#### Assignment
Your copy starts at the line containing "Describe the element" and ends at the last line below. Copy exactly, without pictures.

── Dataset extract

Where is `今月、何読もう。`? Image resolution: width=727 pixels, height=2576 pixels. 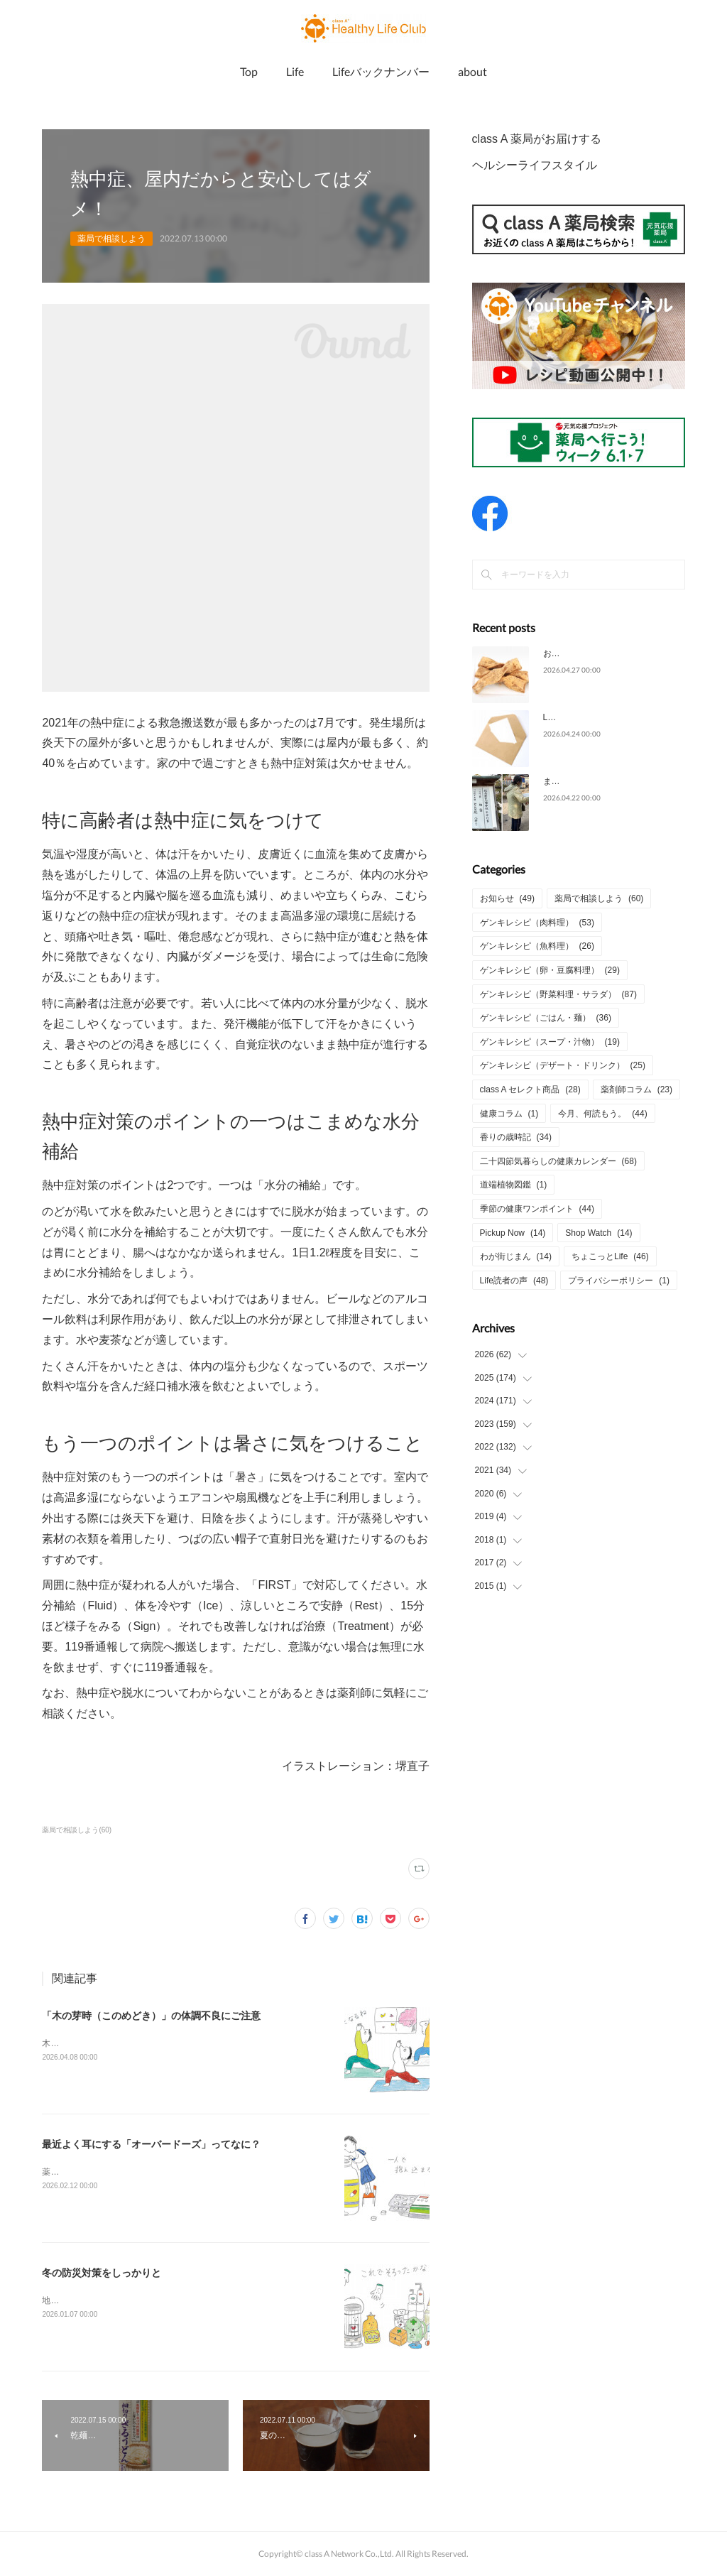 今月、何読もう。 is located at coordinates (602, 1114).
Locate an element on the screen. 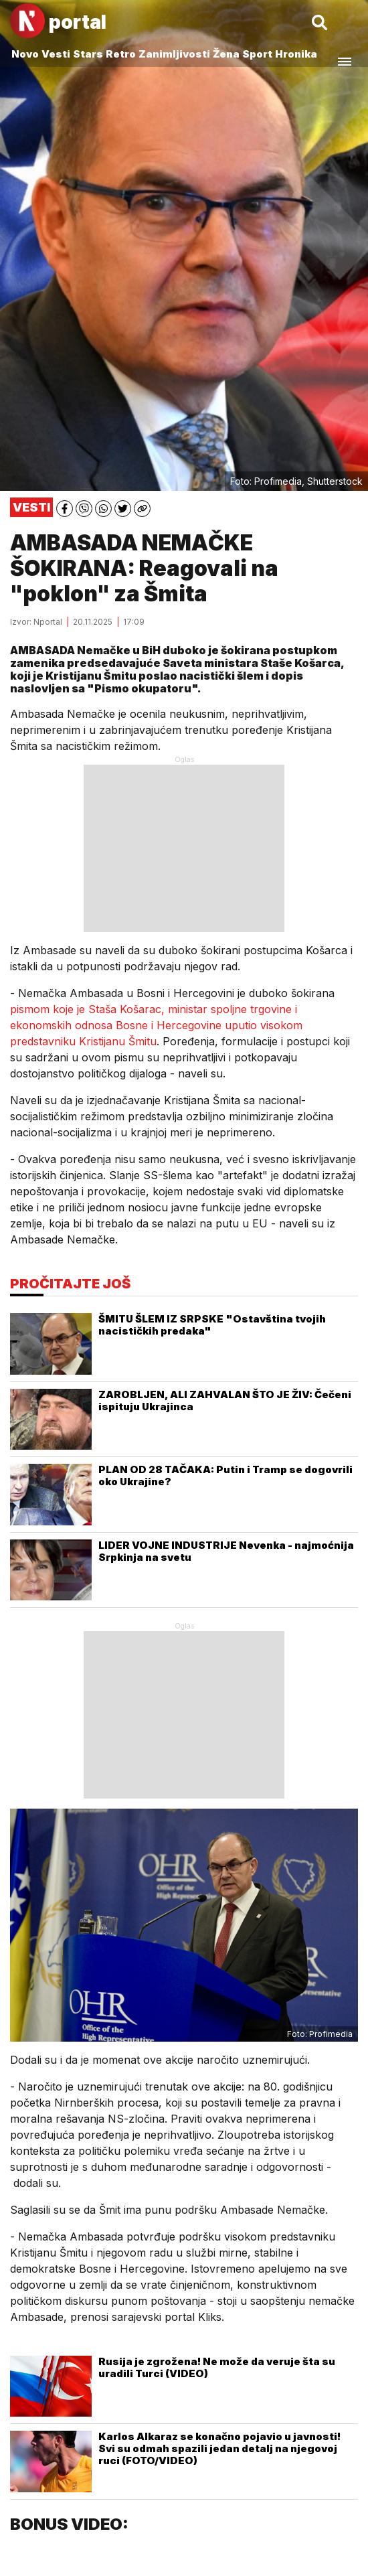 The image size is (368, 2576). Stars is located at coordinates (88, 54).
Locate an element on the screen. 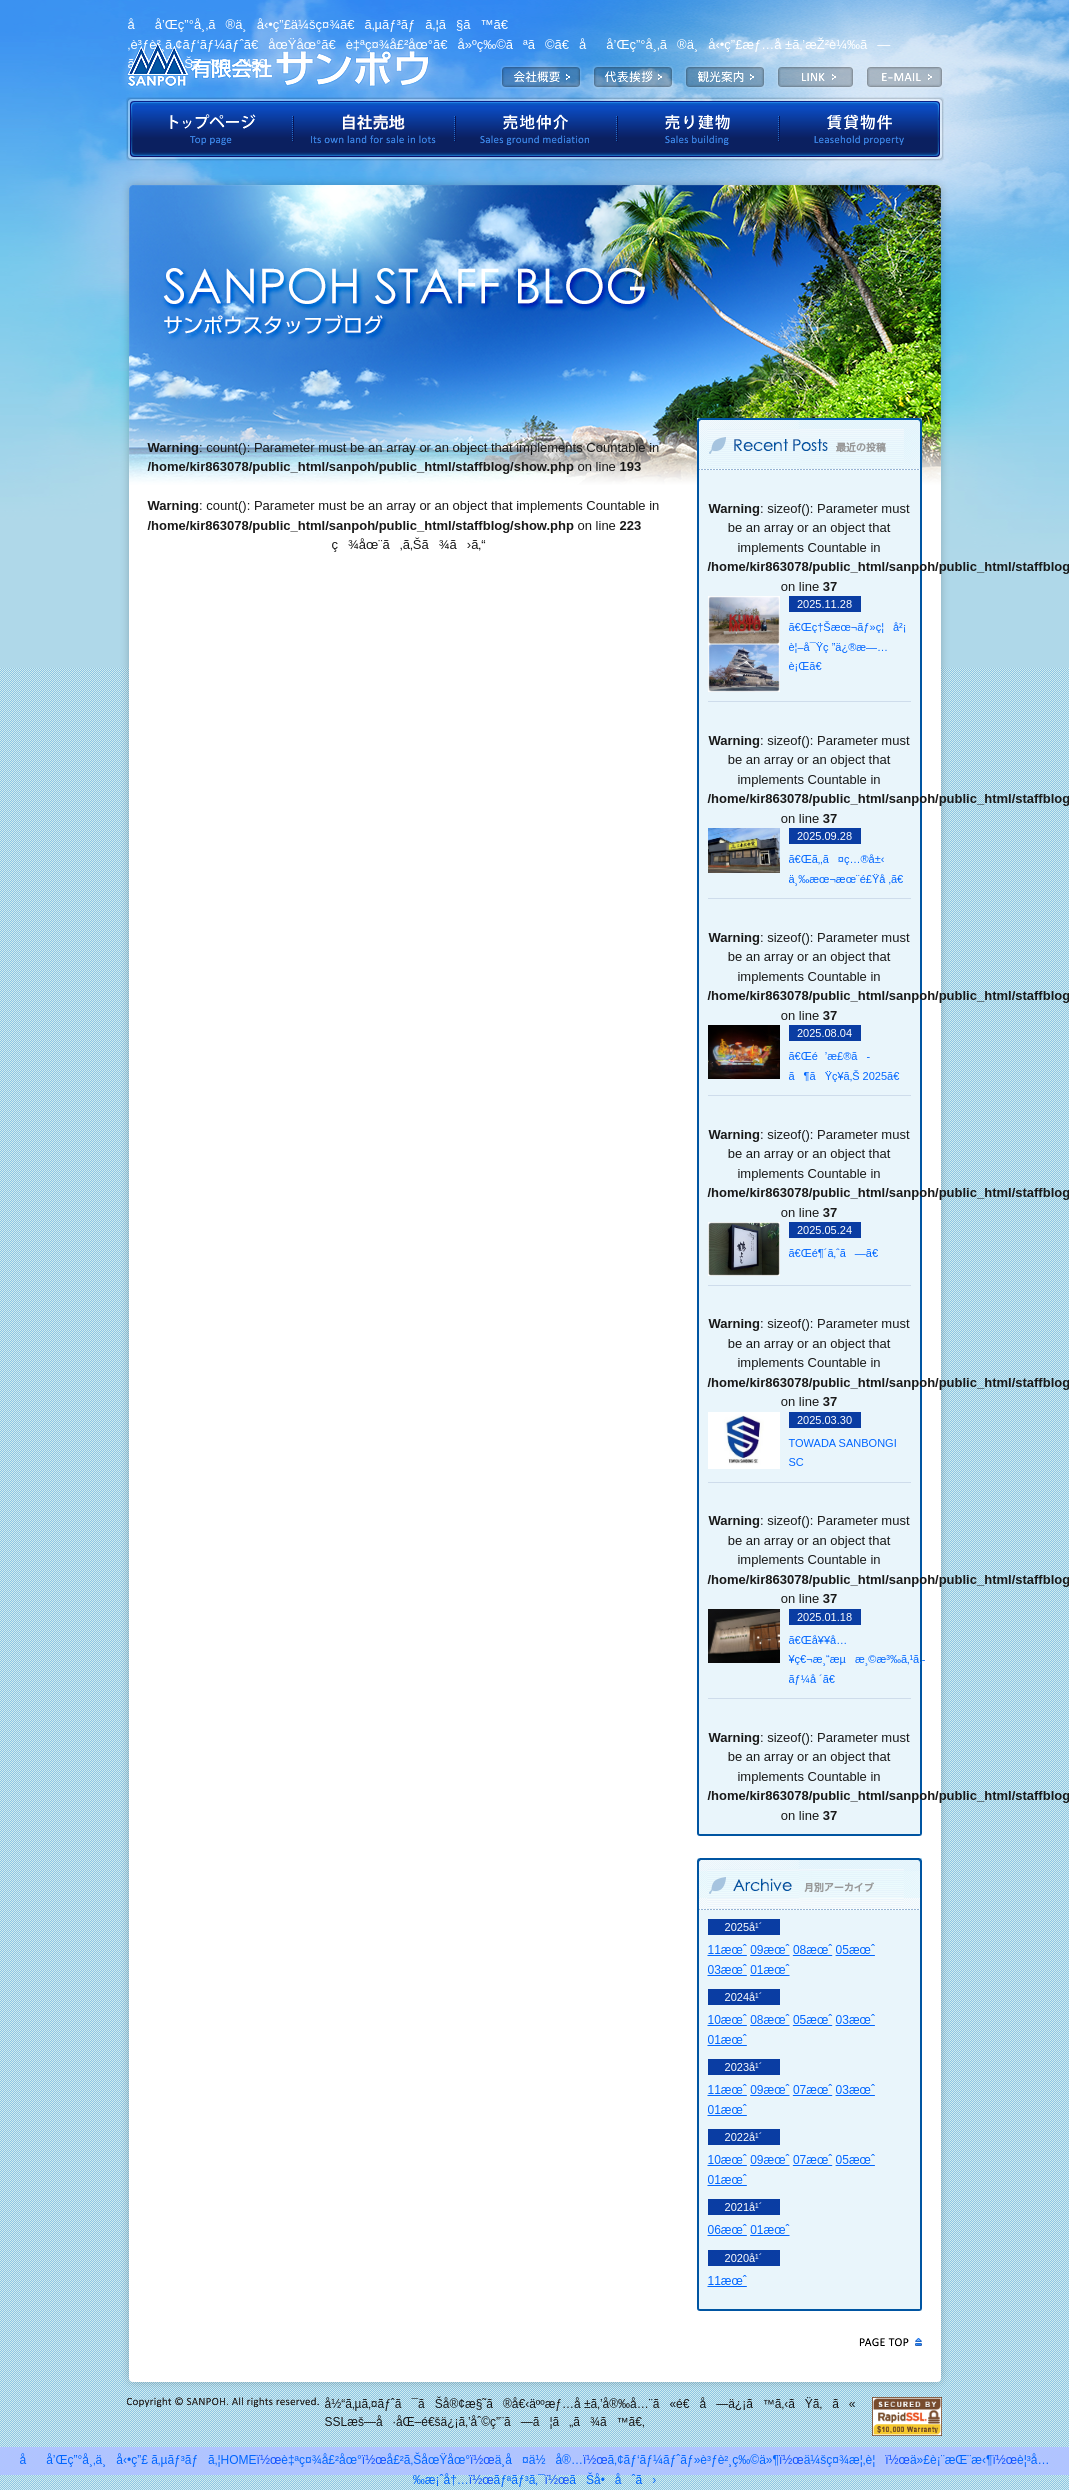 The height and width of the screenshot is (2490, 1069). å£²åœ°ä»²ä»‹ is located at coordinates (536, 129).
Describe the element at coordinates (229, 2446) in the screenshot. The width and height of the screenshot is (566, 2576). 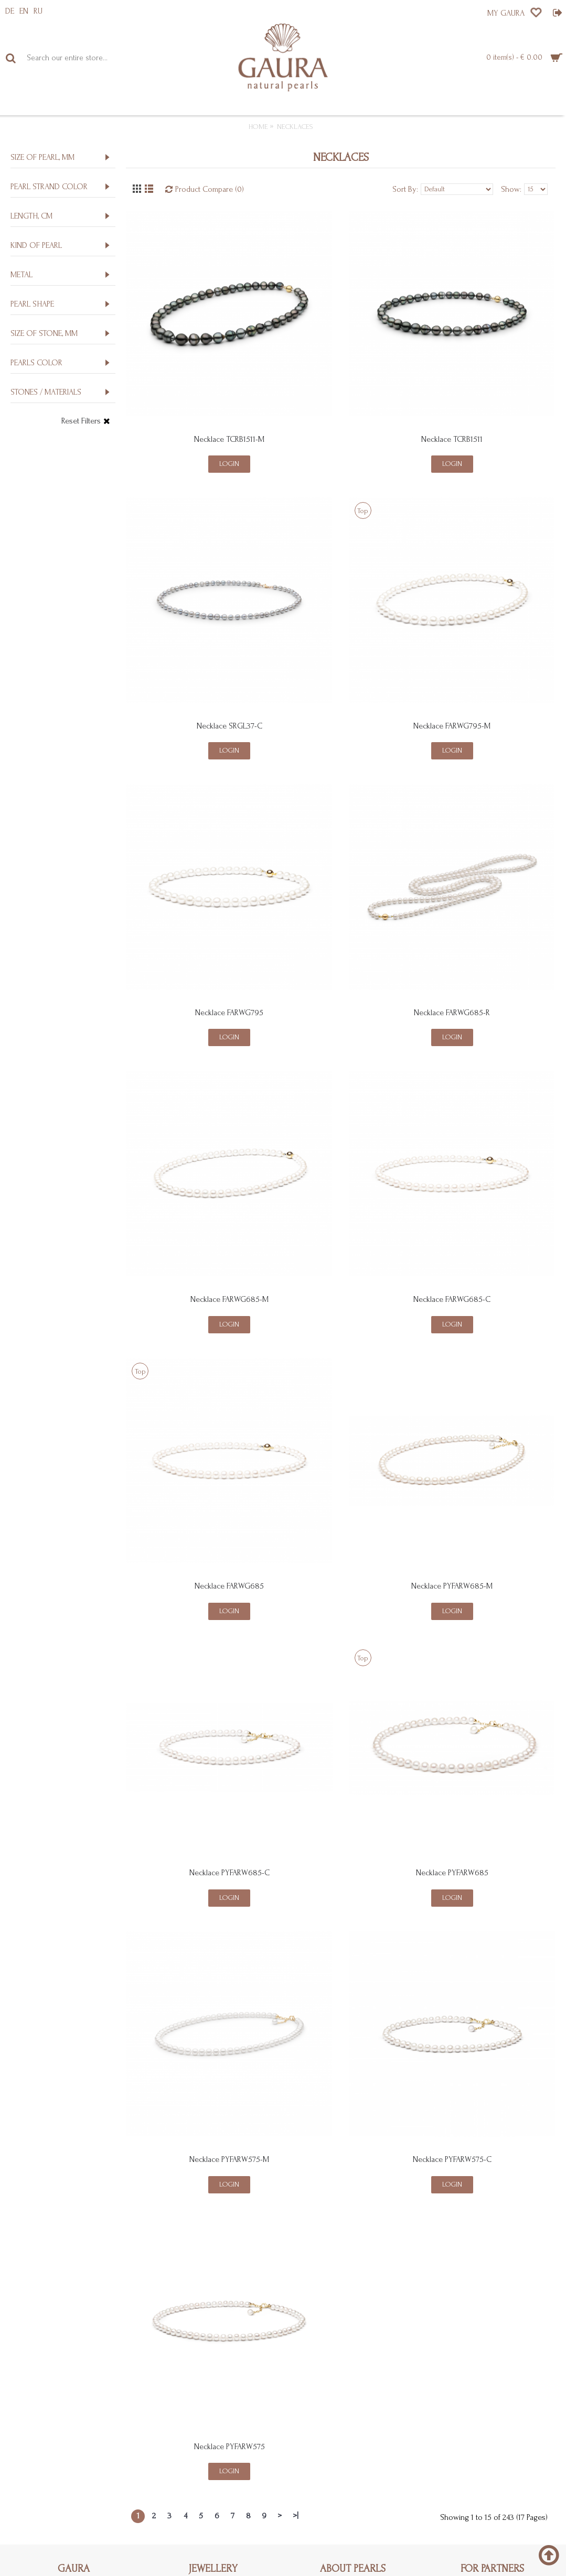
I see `Necklace PYFARW575` at that location.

────

#### Written solution
Describe the element at coordinates (229, 2446) in the screenshot. The width and height of the screenshot is (566, 2576). 
I see `Necklace PYFARW575` at that location.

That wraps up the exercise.